■ **Record excerpts**:
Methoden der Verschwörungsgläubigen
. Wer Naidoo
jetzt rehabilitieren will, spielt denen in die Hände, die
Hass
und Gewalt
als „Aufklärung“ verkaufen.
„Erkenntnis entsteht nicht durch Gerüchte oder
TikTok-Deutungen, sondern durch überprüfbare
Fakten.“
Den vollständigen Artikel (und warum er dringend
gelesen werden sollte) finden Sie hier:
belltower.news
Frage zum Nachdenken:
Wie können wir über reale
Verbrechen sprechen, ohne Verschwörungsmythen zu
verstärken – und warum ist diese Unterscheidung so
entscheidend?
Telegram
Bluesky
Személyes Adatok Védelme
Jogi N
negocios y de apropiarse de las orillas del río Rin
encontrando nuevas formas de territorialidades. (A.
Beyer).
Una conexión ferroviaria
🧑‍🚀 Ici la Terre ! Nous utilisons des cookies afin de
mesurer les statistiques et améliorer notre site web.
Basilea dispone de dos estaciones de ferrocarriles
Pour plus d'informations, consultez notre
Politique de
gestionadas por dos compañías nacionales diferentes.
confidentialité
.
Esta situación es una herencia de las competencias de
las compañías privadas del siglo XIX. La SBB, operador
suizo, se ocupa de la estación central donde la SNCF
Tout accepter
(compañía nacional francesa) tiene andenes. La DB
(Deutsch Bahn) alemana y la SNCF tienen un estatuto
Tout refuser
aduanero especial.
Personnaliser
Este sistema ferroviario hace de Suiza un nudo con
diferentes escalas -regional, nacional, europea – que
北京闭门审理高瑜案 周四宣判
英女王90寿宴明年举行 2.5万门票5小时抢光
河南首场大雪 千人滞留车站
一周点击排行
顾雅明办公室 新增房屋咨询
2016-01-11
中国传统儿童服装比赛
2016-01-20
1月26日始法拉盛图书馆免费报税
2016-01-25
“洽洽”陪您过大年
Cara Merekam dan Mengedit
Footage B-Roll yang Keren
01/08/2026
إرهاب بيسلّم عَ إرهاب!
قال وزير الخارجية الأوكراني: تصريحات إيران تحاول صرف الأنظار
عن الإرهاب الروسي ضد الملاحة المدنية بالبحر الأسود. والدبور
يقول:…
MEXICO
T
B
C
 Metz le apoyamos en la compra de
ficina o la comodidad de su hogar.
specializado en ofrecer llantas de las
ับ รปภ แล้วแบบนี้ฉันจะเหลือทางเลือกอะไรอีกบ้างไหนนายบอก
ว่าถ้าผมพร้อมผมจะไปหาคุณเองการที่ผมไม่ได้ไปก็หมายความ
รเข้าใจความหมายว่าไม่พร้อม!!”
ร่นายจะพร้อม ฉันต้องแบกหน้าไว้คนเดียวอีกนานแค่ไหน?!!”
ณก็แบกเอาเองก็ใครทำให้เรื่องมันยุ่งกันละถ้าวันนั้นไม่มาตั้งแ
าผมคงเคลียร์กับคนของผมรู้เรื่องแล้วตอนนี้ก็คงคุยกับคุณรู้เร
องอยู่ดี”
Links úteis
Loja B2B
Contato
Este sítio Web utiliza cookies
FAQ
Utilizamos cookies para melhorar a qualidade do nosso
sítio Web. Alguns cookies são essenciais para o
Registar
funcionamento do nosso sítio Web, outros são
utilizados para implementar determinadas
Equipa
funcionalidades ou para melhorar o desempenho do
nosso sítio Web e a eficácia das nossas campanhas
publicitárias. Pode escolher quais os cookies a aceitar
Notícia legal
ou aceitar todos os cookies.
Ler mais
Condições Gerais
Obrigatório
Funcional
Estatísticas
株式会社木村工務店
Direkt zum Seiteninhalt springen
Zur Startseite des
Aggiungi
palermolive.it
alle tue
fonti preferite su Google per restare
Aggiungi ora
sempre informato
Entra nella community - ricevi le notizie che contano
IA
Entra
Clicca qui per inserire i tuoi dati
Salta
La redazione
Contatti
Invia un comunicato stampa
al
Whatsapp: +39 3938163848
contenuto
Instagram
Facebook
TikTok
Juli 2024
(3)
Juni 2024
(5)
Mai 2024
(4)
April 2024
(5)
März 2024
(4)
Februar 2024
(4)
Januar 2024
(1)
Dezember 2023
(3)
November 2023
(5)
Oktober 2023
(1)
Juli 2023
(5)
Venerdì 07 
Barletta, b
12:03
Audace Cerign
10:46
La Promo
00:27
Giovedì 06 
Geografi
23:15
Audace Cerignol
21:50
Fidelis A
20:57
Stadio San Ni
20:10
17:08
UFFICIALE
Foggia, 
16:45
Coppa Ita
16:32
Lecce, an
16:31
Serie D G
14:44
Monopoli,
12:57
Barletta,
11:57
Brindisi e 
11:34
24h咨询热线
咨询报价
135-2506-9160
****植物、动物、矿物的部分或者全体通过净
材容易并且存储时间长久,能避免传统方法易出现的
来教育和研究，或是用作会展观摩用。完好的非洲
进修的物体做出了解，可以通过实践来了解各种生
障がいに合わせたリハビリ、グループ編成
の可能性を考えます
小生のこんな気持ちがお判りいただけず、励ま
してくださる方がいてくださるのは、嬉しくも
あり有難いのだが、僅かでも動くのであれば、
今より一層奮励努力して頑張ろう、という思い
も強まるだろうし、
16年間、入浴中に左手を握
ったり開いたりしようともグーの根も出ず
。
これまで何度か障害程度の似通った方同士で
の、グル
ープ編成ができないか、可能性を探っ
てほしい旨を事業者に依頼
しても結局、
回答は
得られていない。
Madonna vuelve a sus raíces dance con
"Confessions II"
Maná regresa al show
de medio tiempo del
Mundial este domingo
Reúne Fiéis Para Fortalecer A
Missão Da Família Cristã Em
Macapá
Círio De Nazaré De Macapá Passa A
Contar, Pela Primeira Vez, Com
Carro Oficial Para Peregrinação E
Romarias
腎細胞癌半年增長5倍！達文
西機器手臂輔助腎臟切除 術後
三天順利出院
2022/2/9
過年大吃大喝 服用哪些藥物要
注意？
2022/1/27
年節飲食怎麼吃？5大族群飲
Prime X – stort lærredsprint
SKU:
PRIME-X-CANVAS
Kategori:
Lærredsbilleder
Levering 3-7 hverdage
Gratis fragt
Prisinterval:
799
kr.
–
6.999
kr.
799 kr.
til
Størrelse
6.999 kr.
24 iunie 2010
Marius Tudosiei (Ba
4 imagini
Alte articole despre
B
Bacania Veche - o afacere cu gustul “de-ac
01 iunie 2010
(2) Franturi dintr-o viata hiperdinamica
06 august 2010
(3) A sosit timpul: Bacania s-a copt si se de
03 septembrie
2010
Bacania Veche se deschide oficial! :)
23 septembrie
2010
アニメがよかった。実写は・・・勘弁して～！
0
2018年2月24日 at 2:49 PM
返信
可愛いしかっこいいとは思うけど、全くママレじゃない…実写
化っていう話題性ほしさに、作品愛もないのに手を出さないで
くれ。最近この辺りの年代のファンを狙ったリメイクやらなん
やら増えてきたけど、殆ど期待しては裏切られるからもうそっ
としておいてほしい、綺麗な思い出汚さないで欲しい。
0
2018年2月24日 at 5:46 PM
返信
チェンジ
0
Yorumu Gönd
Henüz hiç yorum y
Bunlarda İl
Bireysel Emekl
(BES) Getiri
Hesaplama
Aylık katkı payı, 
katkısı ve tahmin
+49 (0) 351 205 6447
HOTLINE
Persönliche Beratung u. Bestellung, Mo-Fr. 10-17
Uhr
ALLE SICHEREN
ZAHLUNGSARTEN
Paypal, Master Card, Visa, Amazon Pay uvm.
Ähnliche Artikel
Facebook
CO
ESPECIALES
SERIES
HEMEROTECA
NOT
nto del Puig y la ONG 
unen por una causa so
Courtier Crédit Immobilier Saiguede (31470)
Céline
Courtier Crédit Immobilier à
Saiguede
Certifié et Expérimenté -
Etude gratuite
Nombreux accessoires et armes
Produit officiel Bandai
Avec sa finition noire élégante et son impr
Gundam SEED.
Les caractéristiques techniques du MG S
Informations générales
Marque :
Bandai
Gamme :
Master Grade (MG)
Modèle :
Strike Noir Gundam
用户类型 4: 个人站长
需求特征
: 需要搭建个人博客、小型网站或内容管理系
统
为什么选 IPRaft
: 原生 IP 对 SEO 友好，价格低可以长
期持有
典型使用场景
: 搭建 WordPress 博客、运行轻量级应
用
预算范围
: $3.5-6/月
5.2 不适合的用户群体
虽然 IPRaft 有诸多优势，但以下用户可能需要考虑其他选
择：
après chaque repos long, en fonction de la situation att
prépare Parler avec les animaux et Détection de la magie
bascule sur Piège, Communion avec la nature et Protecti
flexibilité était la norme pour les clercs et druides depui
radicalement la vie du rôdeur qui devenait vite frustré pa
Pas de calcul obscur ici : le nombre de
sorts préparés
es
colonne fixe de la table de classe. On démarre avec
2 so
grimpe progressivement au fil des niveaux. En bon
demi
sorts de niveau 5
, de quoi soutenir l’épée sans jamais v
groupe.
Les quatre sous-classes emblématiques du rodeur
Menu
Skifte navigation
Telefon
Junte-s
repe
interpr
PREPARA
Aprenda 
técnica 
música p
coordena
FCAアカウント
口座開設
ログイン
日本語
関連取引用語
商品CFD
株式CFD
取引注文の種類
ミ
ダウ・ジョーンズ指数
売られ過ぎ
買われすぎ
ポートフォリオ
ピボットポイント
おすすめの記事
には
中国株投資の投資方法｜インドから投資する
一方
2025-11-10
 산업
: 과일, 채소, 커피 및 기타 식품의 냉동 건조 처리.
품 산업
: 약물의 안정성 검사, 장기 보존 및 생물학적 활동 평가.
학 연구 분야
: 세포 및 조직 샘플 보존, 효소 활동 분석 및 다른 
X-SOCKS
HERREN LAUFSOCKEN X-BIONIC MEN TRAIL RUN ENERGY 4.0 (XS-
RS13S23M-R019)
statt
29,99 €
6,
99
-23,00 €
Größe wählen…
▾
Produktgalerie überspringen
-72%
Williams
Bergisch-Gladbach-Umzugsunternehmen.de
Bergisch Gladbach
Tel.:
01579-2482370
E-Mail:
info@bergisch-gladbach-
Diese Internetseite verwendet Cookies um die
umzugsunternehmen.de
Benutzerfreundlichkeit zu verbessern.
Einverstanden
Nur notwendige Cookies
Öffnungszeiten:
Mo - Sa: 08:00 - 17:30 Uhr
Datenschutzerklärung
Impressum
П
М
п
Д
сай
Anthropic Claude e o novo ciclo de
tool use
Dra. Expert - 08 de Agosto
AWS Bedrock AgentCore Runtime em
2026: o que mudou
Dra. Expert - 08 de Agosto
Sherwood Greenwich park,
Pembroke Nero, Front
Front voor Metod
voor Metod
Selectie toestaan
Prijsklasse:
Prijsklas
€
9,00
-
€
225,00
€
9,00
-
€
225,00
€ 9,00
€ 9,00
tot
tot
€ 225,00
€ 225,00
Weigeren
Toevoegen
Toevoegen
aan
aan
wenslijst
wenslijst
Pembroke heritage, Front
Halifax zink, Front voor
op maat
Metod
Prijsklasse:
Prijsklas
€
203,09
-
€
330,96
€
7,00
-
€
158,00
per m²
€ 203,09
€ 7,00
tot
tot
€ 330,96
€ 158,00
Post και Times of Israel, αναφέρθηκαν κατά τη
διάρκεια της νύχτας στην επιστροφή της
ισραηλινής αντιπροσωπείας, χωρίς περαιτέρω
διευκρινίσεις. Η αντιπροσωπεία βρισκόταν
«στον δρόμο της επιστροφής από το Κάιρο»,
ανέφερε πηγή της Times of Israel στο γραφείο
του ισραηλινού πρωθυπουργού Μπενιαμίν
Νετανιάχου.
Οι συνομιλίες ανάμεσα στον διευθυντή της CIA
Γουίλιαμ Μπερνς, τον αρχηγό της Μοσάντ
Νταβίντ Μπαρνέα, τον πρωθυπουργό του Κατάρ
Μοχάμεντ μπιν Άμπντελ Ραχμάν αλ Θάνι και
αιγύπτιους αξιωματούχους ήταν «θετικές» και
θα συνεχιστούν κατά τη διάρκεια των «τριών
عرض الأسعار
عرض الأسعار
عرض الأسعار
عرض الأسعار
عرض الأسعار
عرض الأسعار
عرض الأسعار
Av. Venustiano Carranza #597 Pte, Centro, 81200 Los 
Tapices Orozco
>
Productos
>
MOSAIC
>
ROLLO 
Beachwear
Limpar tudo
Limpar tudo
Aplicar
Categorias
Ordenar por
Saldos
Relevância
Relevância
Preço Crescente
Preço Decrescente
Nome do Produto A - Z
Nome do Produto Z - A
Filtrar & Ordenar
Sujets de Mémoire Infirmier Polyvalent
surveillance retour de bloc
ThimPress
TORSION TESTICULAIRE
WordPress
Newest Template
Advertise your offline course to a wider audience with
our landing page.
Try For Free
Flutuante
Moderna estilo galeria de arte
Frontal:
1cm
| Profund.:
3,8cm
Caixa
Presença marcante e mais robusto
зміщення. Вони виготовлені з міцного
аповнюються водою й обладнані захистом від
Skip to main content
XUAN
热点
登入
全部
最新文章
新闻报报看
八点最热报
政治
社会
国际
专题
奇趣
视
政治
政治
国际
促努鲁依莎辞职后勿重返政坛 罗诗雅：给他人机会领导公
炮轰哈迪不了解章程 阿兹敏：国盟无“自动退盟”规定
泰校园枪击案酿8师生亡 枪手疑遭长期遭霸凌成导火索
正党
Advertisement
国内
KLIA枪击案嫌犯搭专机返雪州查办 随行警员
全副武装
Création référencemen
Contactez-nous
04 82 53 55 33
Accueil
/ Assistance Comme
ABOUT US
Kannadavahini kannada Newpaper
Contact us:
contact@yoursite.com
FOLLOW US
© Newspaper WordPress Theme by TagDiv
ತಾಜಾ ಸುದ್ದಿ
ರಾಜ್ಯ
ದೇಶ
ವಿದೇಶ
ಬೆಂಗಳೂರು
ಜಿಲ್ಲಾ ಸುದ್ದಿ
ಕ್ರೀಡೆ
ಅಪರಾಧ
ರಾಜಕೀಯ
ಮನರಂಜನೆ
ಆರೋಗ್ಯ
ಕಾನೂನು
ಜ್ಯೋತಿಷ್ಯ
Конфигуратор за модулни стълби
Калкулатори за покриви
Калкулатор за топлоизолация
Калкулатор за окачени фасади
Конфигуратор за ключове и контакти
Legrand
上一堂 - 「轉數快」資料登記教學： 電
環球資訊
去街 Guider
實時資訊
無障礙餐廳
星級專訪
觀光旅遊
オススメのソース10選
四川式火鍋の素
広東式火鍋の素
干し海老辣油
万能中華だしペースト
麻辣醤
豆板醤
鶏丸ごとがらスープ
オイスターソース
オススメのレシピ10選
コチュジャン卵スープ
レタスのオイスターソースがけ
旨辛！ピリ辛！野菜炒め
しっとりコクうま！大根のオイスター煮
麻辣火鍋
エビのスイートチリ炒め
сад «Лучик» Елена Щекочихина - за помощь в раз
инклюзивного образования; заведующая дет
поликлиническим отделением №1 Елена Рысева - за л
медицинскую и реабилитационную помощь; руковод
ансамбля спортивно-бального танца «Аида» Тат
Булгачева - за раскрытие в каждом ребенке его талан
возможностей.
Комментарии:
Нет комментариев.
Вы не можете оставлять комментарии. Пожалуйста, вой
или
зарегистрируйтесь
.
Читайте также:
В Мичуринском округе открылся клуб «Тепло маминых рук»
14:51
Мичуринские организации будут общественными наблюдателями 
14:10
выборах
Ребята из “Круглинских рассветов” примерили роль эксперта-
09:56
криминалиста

■ **Your objective**:
Go through the records and pull out each line that includes the word "Veche".

■ **Answer box**:
Bacania Veche - o afacere cu gustul “de-ac
Bacania Veche se deschide oficial! :)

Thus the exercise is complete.